While Hetzner and k3s provide a simple and cost-effective way to build a proof-of-concept, a production scenario may require more robust infrastructure. Any major cloud provider — such as AWS, GCP, or Azure — offers managed Kubernetes services like EKS, GKE, or AKS. These services simplify the setup process with built-in features like automatic scaling, robust networking, and endpoint synchronization:

  • Managed Kubernetes services can replace Cilium Cluster Mesh’s endpoint slice synchronization feature with their own cross-region service discovery capabilities.
  • This can reduce operational overhead while ensuring high availability and reliability in a global deployment.

4. Set Up Broadcaster Behind STUNner

With our geo-distributed Kubernetes clusters ready and interconnected via Cilium Cluster Mesh, the next step is to deploy the Broadcaster application and configure it to work with STUNner, a Kubernetes-native STUN/TURN server. This section outlines the high-level setup for Broadcaster and STUNner without diving into implementation details. The actual Kubernetes manifests and configurations are available in our GitHub repository.

Using STUNner in this setup provides significant advantages when running WebRTC media servers in Kubernetes. While it is technically possible to run media servers without STUNner — often by using host networking mode — this approach is a Kubernetes anti-pattern. Host networking disables many of Kubernetes’ core benefits, such as efficient scheduling and scalability. It limits you to running only one media server per node, making it extremely difficult to scale or upgrade your deployment smoothly. Moreover, even with host networking you’ll still need a TURN server for clients behind strict firewalls, so why not use STUNner to solve these problems at once?

STUNner allows you to deploy WebRTC media servers in regular Kubernetes pods, enabling seamless scaling, upgrades, and auto-scheduling, just like any other Kubernetes workload. It acts as a fully Kubernetes-integrated STUN/TURN server, ensuring compatibility with Kubernetes-native tools like autoscalers for dynamic scaling. With STUNner, you not only eliminate the need for host networking but also gain a powerful, streamlined way to manage WebRTC traffic across your clusters. This makes it an indispensable component for deploying scalable WebRTC services in Kubernetes.

Deploying Broadcaster as a StatefulSet

Broadcaster is deployed as a StatefulSet in each Kubernetes cluster. The StatefulSet ensures consistent naming for Broadcaster replicas (e.g., broadcaster-0, broadcaster-1) which is useful for the stateful nature of WebRTC connections. Here’s why this approach is important:

  • Stable Network Identities: the Erlang Distribution relies on stable peer connections, and consistent pod names help simplify service discovery, especially in a distributed multi-cluster setup.
  • Managing State: While Broadcaster pods do not use persistent volumes, their WebRTC sessions and distributed Erlang state make them sensitive to disruptions. For example, when scaling up or down, or performing upgrades, care should be taken to ensure connections and state synchronization are not interrupted.
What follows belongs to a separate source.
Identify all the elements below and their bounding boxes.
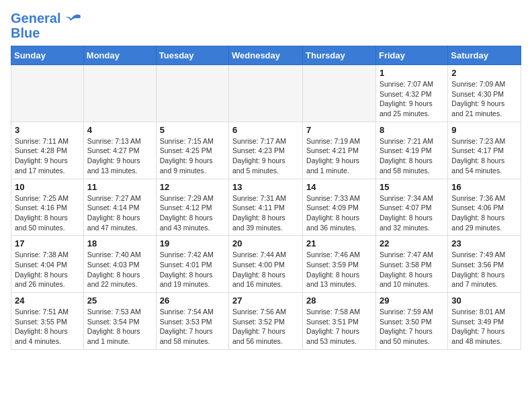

The Broadcaster StatefulSet is configured identically across all three clusters, except for the ingress hostnames, which we’ll cover shortly.

Setting Up STUNner

STUNner serves as the TURN server for Broadcaster, enabling media traffic to traverse NATs and firewalls. It provides an essential component for WebRTC communication, ensuring users can connect regardless of network conditions. The setup process for STUNner follows its generic installation guidelines, which include:

  1. Deploying STUNner to each Kubernetes cluster;
  2. Configuring STUNner to route WebRTC traffic to the Broadcaster pods within each cluster.

STUNner integrates natively with Kubernetes, making it straightforward to set up and scale alongside Broadcaster. For detailed installation steps, refer to the STUNner documentation and our repository.

Configuring Broadcaster to Use STUNner

Broadcaster is configured to use STUNner as a standard TURN server. When establishing WebRTC connections, Broadcaster pods reference the STUNner server in their ICE (Interactive Connectivity Establishment) configuration. This ensures that media streams are relayed efficiently, even in challenging network environments.

Cluster-Specific Hostnames with Global Geo-Routing

Each cluster is configured with its own subdomain, and a global domain is set up to route users to the nearest cluster. Here’s how the DNS configuration is organized:

  • Cluster-Specific Subdomains: — Germany: germany.broadcaster.stunner.cc — Singapore: singapore.broadcaster.stunner.cc — West US: us-west.broadcaster.stunner.cc
  • Global Domain: global.broadcaster.stunner.cc

The global domain (broadcaster.stunner.cc) is configured to always point users to the closest site based on their geographic location. This DNS-based geo-routing is implemented using Azure Traffic Manager, a simple yet powerful traffic management tool. Azure Traffic Manager uses DNS queries to direct users to the optimal cluster, minimizing latency.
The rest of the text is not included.